Generative AI tools are likely to add another dimension to the arbitrator selection process. In particular, machine learning tools can be used to conduct analysis of potential candidates and their inclinations toward certain legal theories in greater depth, at a lower cost and more efficiently. For example, AI could be used to create reports both from existing arbitrator databases and ‘unstructured’ data sources which can currently only be analyzed through manual review by experienced lawyers. This would include biographical information on the internet, academic articles and (in the case of judges) judicial decisions.
International arbitration has established networks which often may influence the visibility and ultimate appointment of arbitrators. The use of AI tools in the arbitrator selection process may also be helpful in expanding and diversifying the pool of candidate arbitrators, by highlighting candidates who may not be favored by a selection process driven by existing databases, experience and word of mouth.

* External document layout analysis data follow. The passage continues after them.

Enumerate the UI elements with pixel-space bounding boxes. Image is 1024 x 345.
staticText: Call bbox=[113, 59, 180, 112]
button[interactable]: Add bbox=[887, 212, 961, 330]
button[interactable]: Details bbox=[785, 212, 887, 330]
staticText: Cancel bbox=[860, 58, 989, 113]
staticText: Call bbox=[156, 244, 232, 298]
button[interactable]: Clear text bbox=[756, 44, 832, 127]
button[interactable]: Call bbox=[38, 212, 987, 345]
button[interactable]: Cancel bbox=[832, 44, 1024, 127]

However, any use of generative AI in arbitrator selection underlines the need for it to be done in a way which is impactful and accurate. It is critical that source data is up to date and of sufficient quality and size. It is also important that machine learning algorithms are trained with an appropriate selection system, due to the risk of potential bias resulting from the way AI is programmed. Indeed, if the algorithm is not programmed with potential bias in mind, it risks reinforcing existing tendencies in arbitrator selection, exacerbating underrepresentation and wrongly maintaining or even exacerbating the existing high barriers to entry for prospective arbitrators.

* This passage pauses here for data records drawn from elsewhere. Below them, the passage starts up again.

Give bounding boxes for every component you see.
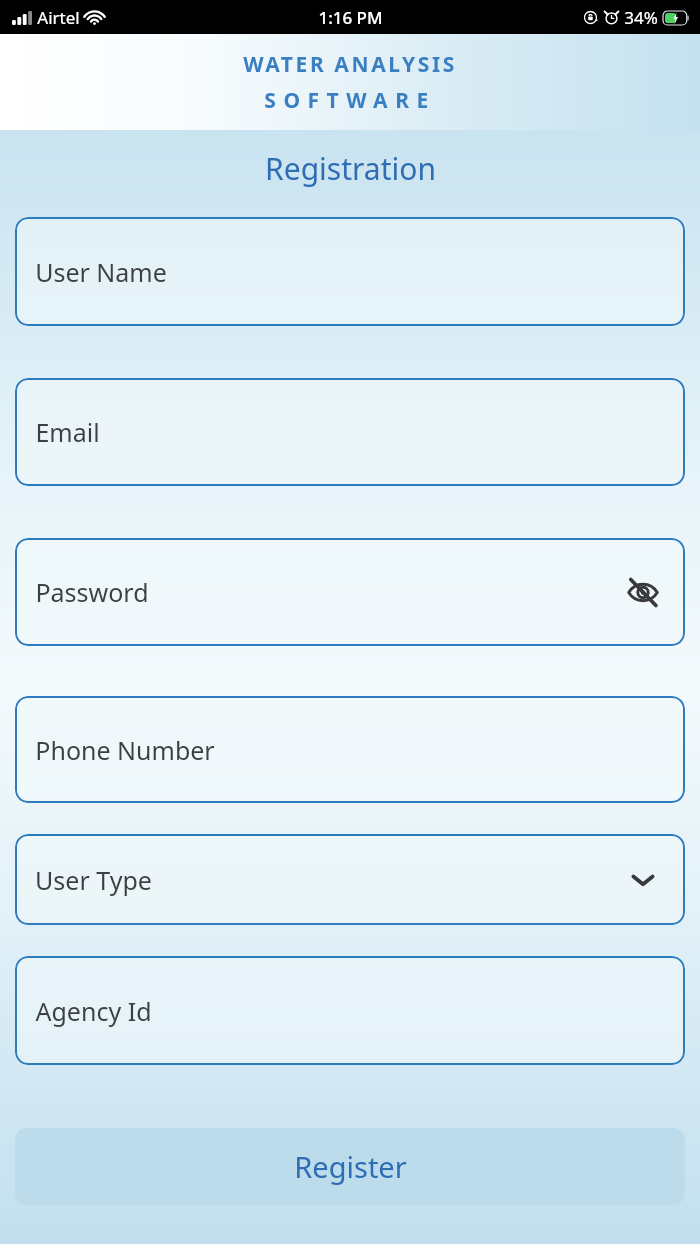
button[interactable]: Agency Id — [15, 956, 685, 1065]
button[interactable]: Show password — [621, 570, 665, 614]
button[interactable]: Open user type dropdown — [621, 858, 665, 902]
staticText: Password — [35, 575, 149, 609]
button[interactable]: Email — [15, 378, 685, 486]
staticText: Registration — [265, 148, 436, 189]
staticText: Register — [294, 1147, 407, 1186]
staticText: Airtel — [37, 6, 80, 29]
staticText: Agency Id — [35, 994, 152, 1028]
staticText: SOFTWARE — [264, 86, 436, 115]
staticText: User Type — [35, 863, 152, 897]
button[interactable]: User Type — [15, 834, 685, 925]
staticText: 1:16 PM — [318, 6, 383, 29]
staticText: Email — [35, 415, 100, 449]
staticText: Phone Number — [35, 733, 215, 767]
staticText: WATER ANALYSIS — [243, 50, 457, 79]
staticText: 34% — [624, 6, 658, 29]
button[interactable]: Password — [15, 538, 685, 646]
button[interactable]: Register — [15, 1128, 685, 1205]
button[interactable]: User Name — [15, 217, 685, 326]
staticText: User Name — [35, 255, 167, 289]
button[interactable]: Phone Number — [15, 696, 685, 803]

Document production and the evidence process
Generative AI is likely to have a significant impact on evidence and disclosure.

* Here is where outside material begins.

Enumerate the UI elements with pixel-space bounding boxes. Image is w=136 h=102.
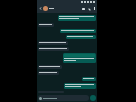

Document production in international arbitration has become increasingly complex and contentious over recent decades; it is often the most expensive and intrusive step in the proceedings. This, along with it being common to adopt witness statement/ expert report processes akin to common law litigation, has significantly contributed to the perception that the time and cost of arbitration can be disproportionate and wasteful. Generative AI tools have the potential to ease some of the pressures and potentially allow for a more efficient process.
In relation to production requests, this could include AI-powered assistance in preparing requests (such as by reference to analysis of the pleadings), the possible grounds for objections and also helping the Tribunal resolve disputes, particularly for long and complex schedules of requests to produce. AI could also help bridge the gap between requests and the processes employed to search for, identify and filter documents. For example, next generation e-disclosure tools can conduct searches based on ‘natural language’ queries (that is, more akin to actual document requests, rather than the keyword searches and Boolean operators usually used to construct searches in document review databases).
There are many potential AI uses in relation to witness statements, expert reports and the hearing bundle. For example, preparing chronologies from the parties’ written submissions, summarizing witness statements and expert reports, identifying avenues for cross-examination and easing the process of creating the hearing bundle.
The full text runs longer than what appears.